Ce spécialiste des équipements embarqués de commande et de régulation d'installations énergétiques allant de la centrale nucléaire aux barrages hydrauliques en passant par la Marine marchande, est très développé à l'export, grâce à une dizaine de filiales réparties aux quatre coins du monde et 750 salariés dont 100 à Marseille. Il s'est lancé depuis trois ans sur de nouveaux segments ; les énergies renouvelables, avec des systèmes de contrôle des barrages plus réactifs, mais aussi l'hybridation de la motorisation en couplant du solaire au diesel, et enfin l'hydrogène, un marché plus lointain de l'aveu même de ce spécialiste qui a parfois du mal à convaincre ses actionnaires de miser sur cette énergie du futur. Et pourtant... Les équipes de recherche et développement (R&D) de l'entreprise provençale ont peut-être de l'or entre leur main ; un capteur capable de mesurer en un temps record le taux d'hydrogène présent dans un méthane de synthèse. L'invention peut sembler anodine, mais selon Parice Flot, il n'existe tout simplement pas, à l'heure actuelle, d'outil de mesure aussi rapide ; moins d'une seconde ! Et dans l'hypothèse où demain les industries mais aussi les moteurs de véhicules, seraient alimentés par ce type d'énergie, il serait vital de pouvoir adapter immédiatement les machines aux variations de ce taux, sous peine de les endommager gravement.

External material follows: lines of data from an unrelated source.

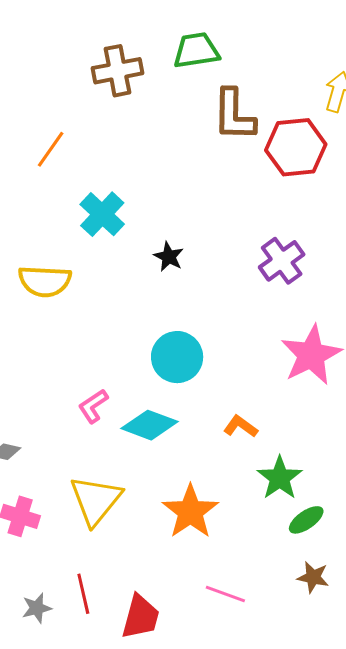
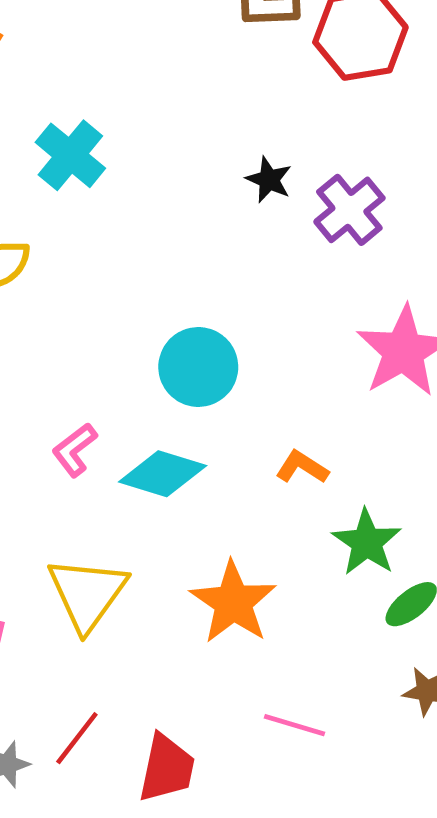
black star: (169, 257) -> (269, 180), moved
red line: (83, 594) -> (77, 738), turned 54

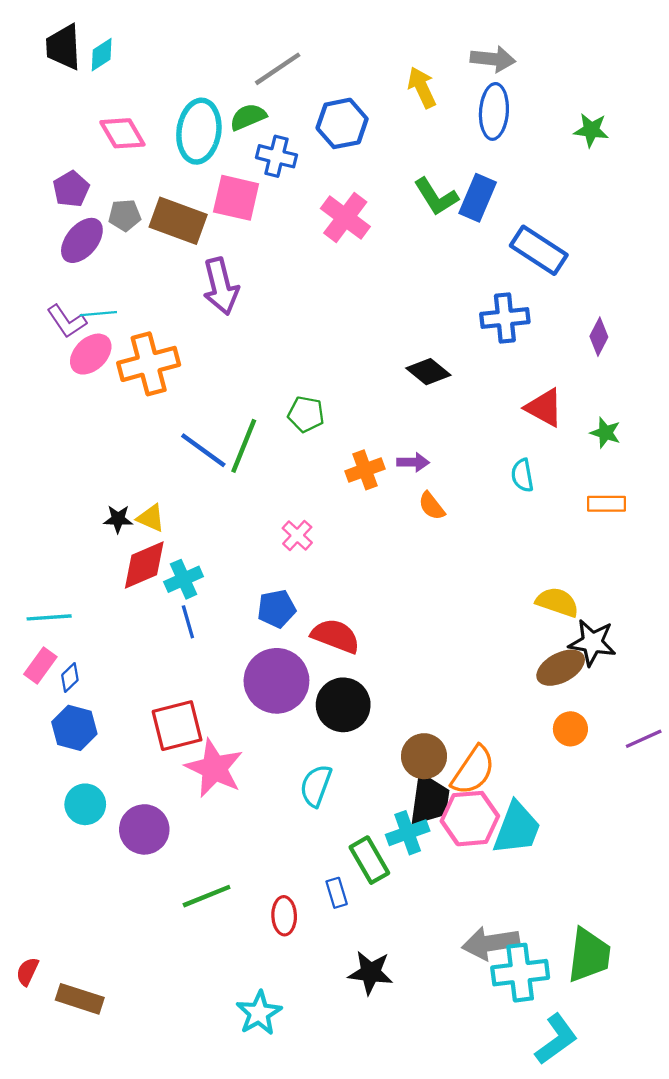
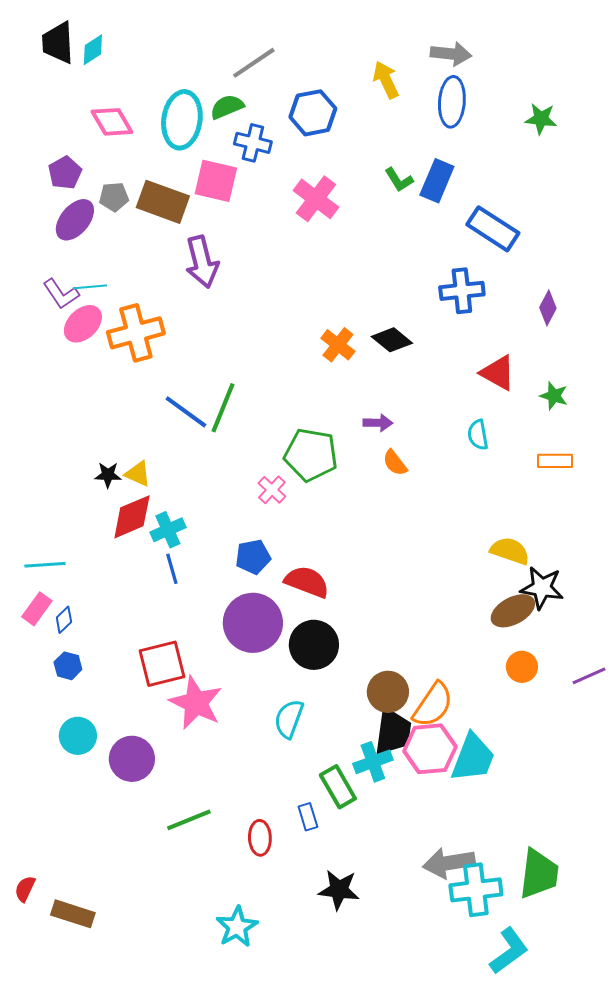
green L-shape: (436, 197) -> (399, 180), size x0.7
green pentagon: (306, 414) -> (311, 455), moved, size x1.6
orange cross: (365, 470) -> (338, 345), moved, turned -32
blue hexagon: (74, 728) -> (68, 666), size x0.7

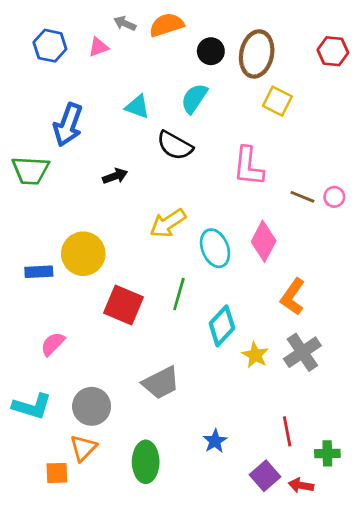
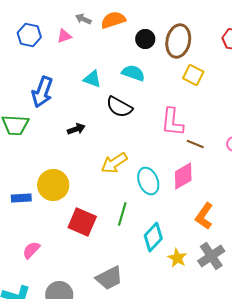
cyan semicircle: (194, 98) -> (133, 73), turned 75
brown line: (302, 197) -> (195, 144), moved
pink diamond: (264, 241) -> (183, 176), turned 32

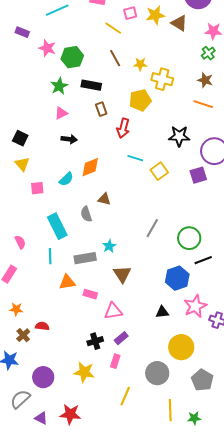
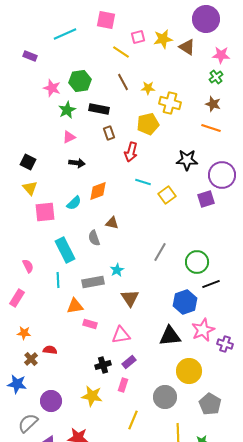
pink star: (47, 48) -> (52, 88), moved
pink square: (37, 188) -> (45, 212), size x1.5
pink rectangle: (90, 294) -> (90, 324), moved
black triangle: (162, 312) -> (170, 336), size x1.6

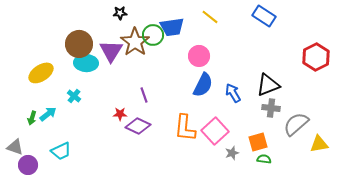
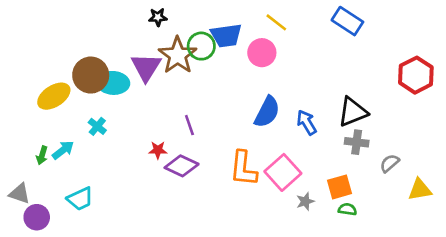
brown circle: (79, 44) -> (91, 75), moved
pink circle: (199, 56) -> (262, 53), moved
gray semicircle: (296, 124) -> (390, 163), size x0.6

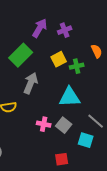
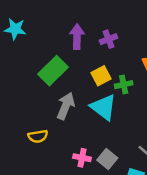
purple arrow: (40, 28) -> (77, 37), turned -30
cyan triangle: (70, 97) -> (103, 107), moved, turned 40

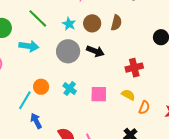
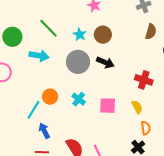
brown semicircle: (116, 23) -> (151, 32), moved
red cross: (134, 68) -> (144, 80), turned 30
yellow semicircle: (128, 95) -> (137, 107), turned 32
orange semicircle: (144, 108) -> (146, 128), moved, turned -32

"Un moteur peut fonctionner avec de l'hydrogène mais sa performance est différente de celle du méthane ; il brûle plus vite", explique le responsable qui pilote une équipe de projet dédiée à cette invention développée après une veille de plusieurs années de l'équipe de R & D qui compte une dizaine de personnes. "Nous avions déjà développé un capteur pour mesurer la qualité du gaz, savoir s'il est stable, car s'il ne l'est pas cela peut être perturbant pour les machines qui l'utilisent", se souvient encore Patrice Flot.

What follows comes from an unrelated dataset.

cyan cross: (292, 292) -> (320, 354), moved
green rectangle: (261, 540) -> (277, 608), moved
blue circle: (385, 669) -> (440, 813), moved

Dans la foulée, un partenaire leur demandait d'appliquer cette mesure à l'hydrogène. Au terme de trois ans de suivi des publications sur le sujet, de déplacements dans des laboratoires de recherche, aux Pays-Bas ou aux États-Unis, il finit par acquérir la conviction que CMR détient la solution. "Nous avons déposé les brevets et notre technologie a été labellisée en janvier 2018 par Capénergies". De quoi rassurer de potentiels investisseurs. Car pour aller au bout du projet, un investissement de 900 000 € est nécessaire. "La difficulté, c'est que le marché n'est pas encore là", analyse le directeur technique de CMR qui espère 70 % d'aides.

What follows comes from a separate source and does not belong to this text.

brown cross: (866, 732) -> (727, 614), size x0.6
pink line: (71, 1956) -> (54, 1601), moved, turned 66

CMR a donc répondu aux trois derniers appels à projets du Fuel cells and hydrogen joint undertaking (FCH JU), l'organisme européen de soutien à la filière, et espère bien tirer son épingle du jeu, dans le cadre de l'Hydrogen valley, une grande région qui comprendrait l'intégralité de l'écosystème hydrogène. "Il faudrait que notre territoire en fasse partie". En parallèle, CMR est aussi associée à Proviridis pour la commande de futures stations de distribution de ce carburant décidément très attendu.